Alas and alack, I found the unimaginative, wood-paneled backdrops by Walt Spengler to be lackluster, but his use of disappearing platforms for set changes and descending-from-the-rafters bevy of shiny knights to be eye-popping.  Fight choreographer David Leong handles the flashy sword fights and choreographer Michele Lynch delights with the lovers’ waltz among rose petals and the lusty courtiers a-Maying.

Cast of Lerner & Loewe’s Camelot ~ Photo by Scott Suchman

With Music Direction by James Cunningham, Lighting Design by Robert Wierzel, and Sound Design by Ken Travis.

With Melissa Wimbish as Nimbue, Mark Banik as Sir Dinadan, Brandon Bieber as Sir Sagamore, Paul Victor as Sir Lionel, Ben Gunderson as Squire Dap and the adorable Trinity Sky Deabreu as Child.  Knights and Ladies of the Court include Michael Bingham, Veronica Burt, Julio Catano-Yee, Chadaé, Jennifer Cordiner, Bridget Riley, Frankie Shin, and Casey Wenger-Schulman.

Through July 8st at Sidney Harman Hall 610 F Street, NW, Washington, DC 20004.  For tickets and information call 202 547-1122 or visit www.ShakespeareTheatre.org.

Waiting for Godot ~ Shakespeare Theatre Company

Jordan Wright
April 25, 2018 

When Irish playwright Samuel Beckett’s existentialist masterpiece, Waiting for Godot, was first produced in Paris in 1953, it was a time of high intellectualism and experimentation in the Arts.  Modern art was blossoming and writers like James Joyce, Jean Genet and Eugene Ionesco were exploring new ways to communicate with audiences.  They and many others began to reinvent the dynamic and break the mold of what the theatre arts had known.  The ‘Theatre of the Absurd’ they created challenged the status quo to examine the human condition as a comic tragedy on the futility of life and the frailties of mankind.  Beckett saw it as a fool’s game and chose two penniless drifters to advance his notions.

Marty Rea as Vladimir and Aaron Monaghan as Estragon. Photo Matthew Thompson.
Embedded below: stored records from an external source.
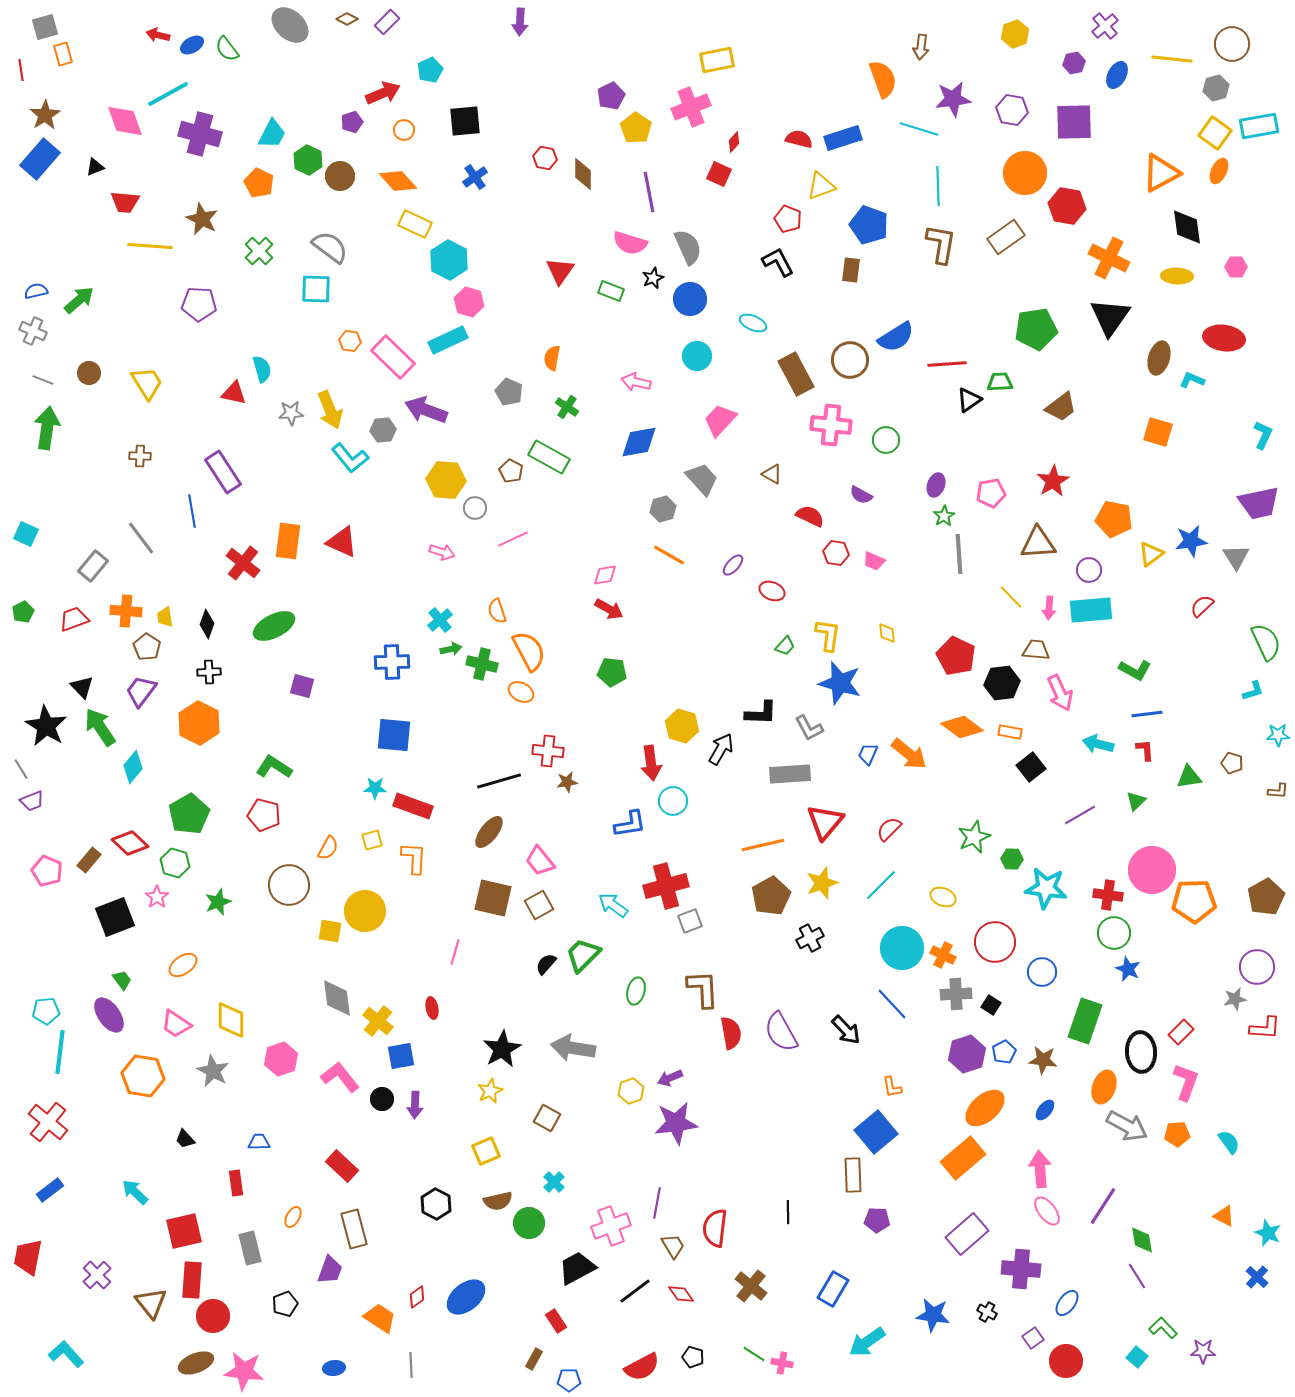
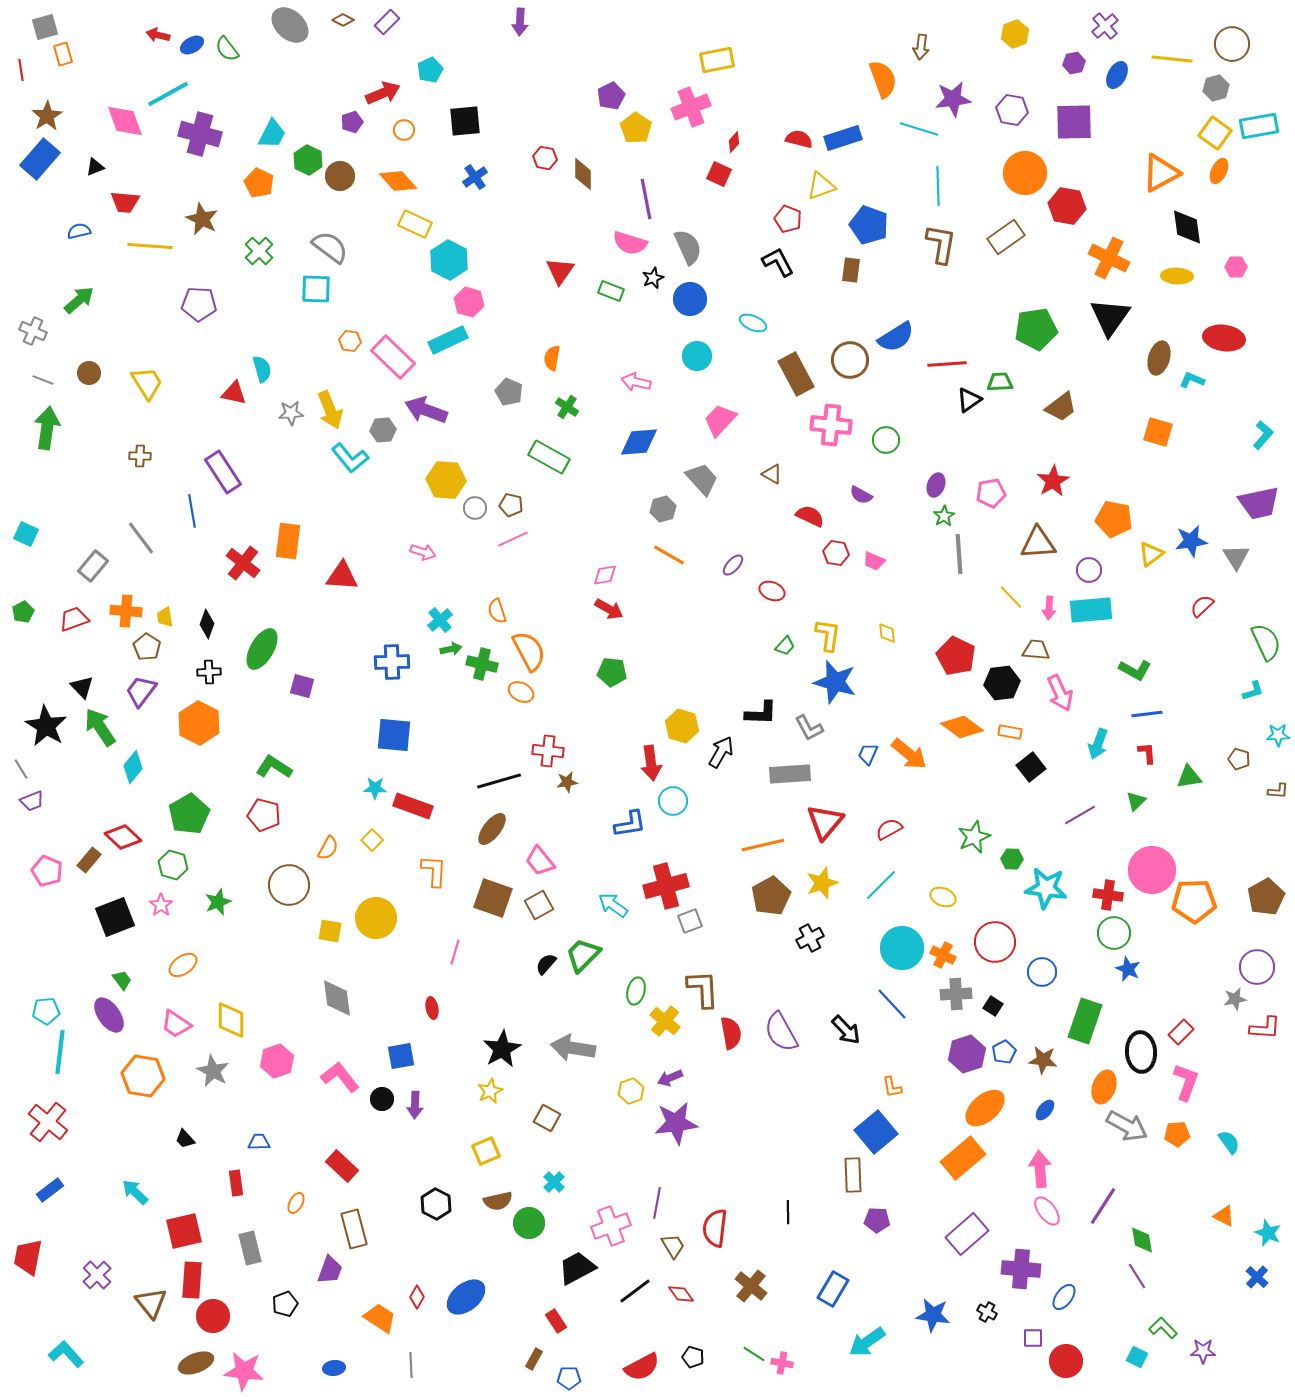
brown diamond at (347, 19): moved 4 px left, 1 px down
brown star at (45, 115): moved 2 px right, 1 px down
purple line at (649, 192): moved 3 px left, 7 px down
blue semicircle at (36, 291): moved 43 px right, 60 px up
cyan L-shape at (1263, 435): rotated 16 degrees clockwise
blue diamond at (639, 442): rotated 6 degrees clockwise
brown pentagon at (511, 471): moved 34 px down; rotated 15 degrees counterclockwise
red triangle at (342, 542): moved 34 px down; rotated 20 degrees counterclockwise
pink arrow at (442, 552): moved 19 px left
green ellipse at (274, 626): moved 12 px left, 23 px down; rotated 33 degrees counterclockwise
blue star at (840, 683): moved 5 px left, 1 px up
cyan arrow at (1098, 744): rotated 84 degrees counterclockwise
black arrow at (721, 749): moved 3 px down
red L-shape at (1145, 750): moved 2 px right, 3 px down
brown pentagon at (1232, 763): moved 7 px right, 4 px up
red semicircle at (889, 829): rotated 16 degrees clockwise
brown ellipse at (489, 832): moved 3 px right, 3 px up
yellow square at (372, 840): rotated 30 degrees counterclockwise
red diamond at (130, 843): moved 7 px left, 6 px up
orange L-shape at (414, 858): moved 20 px right, 13 px down
green hexagon at (175, 863): moved 2 px left, 2 px down
pink star at (157, 897): moved 4 px right, 8 px down
brown square at (493, 898): rotated 6 degrees clockwise
yellow circle at (365, 911): moved 11 px right, 7 px down
black square at (991, 1005): moved 2 px right, 1 px down
yellow cross at (378, 1021): moved 287 px right
pink hexagon at (281, 1059): moved 4 px left, 2 px down
orange ellipse at (293, 1217): moved 3 px right, 14 px up
red diamond at (417, 1297): rotated 25 degrees counterclockwise
blue ellipse at (1067, 1303): moved 3 px left, 6 px up
purple square at (1033, 1338): rotated 35 degrees clockwise
cyan square at (1137, 1357): rotated 15 degrees counterclockwise
blue pentagon at (569, 1380): moved 2 px up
As a highly stylized foray into the surreal – delivered in compact, visceral dialogue – Beckett’s fools, the supercilious Vladimir (the incomparable Marty Rea) and the dismissive Estragon (Aaron Monaghan in a master class performance), slowly go mad waiting for Godot to arrive.  They wait in the misguided hope that Godot will save them from their misfortunes.  As the two men struggle to define their reasons for living, the dialogue toggles back and forth between anger at their circumstances and hilarious attempts to make light of their gloom.  Frequent references to nature – the tree, the stone and the bog – serve to anchor them to earthbound realism as they themselves continue to go madly off the rails.  “There’s nothing to be done,” asserts Estragon while considering hanging himself.  “I resumed the struggle,” responds Vladimir in a clear but Tigger-like non sequitur.  (You may succumb, as I did, to seeking out the symbolism in every line.)
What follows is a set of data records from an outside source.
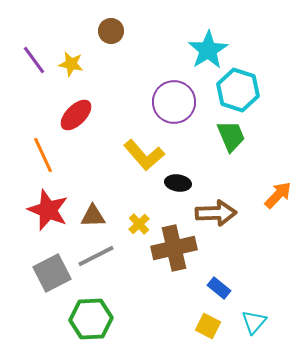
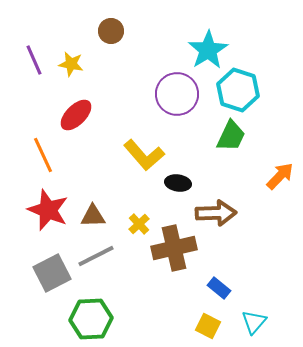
purple line: rotated 12 degrees clockwise
purple circle: moved 3 px right, 8 px up
green trapezoid: rotated 48 degrees clockwise
orange arrow: moved 2 px right, 19 px up
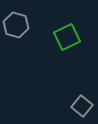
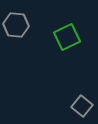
gray hexagon: rotated 10 degrees counterclockwise
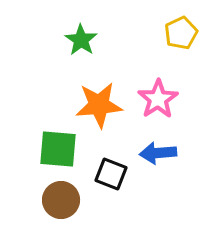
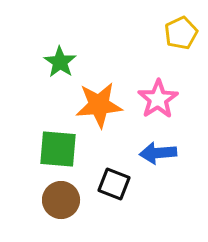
green star: moved 21 px left, 22 px down
black square: moved 3 px right, 10 px down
Garrett Lombard as Lucky, Marty Rea as Vladimir and Aaron Monaghan as Estragon. Photo Matthew Thompson.

To comprehend, and this is the intellectual exercise of Beckett, much of their vacillating emotional state is topsy-turvy – a clear definition of the avant garde movement.  One minute they embrace the secular – a moment later the spiritual.  Other times the two jolly each other up with a sort of Abbot and Costello routine of “Who’s on first?” – a running banter that defines the absurdity and futility of their predicament. There are times when you can imagine you are overhearing a couple of old sots at four o’clock in the morning in an Irish pub.

As counterbalance to their predicament, Pozzo (Rory Nolan in a larger than life portrayal of the inbred landed gentry), appears with his forlorn servant, Lucky, a sort of idiot savant played masterfully by Garrett Lombard.   Altogether the men cling to the hope that they can save one another from the vicissitudes of life.

C. Conneely as Boy, Marty Rea as Vladimir and Aaron Monaghan as Estragon. Photo Matthew Thompson.

This outstanding production is directed by Tony Award-winning Garry Hynes and presented by Druid, the illustrious Irish theater company.

Francis O’Connor gives us a modernistic set design that brings to mind the surrealism of Rene Magritte and Salvatore Dali.

With lighting by James F. Ingalls, scenic and costume design by Francis O’Connor and sound design by Greg Clarke.

Highly recommended.  Bring your thinking cap and your sense of humor.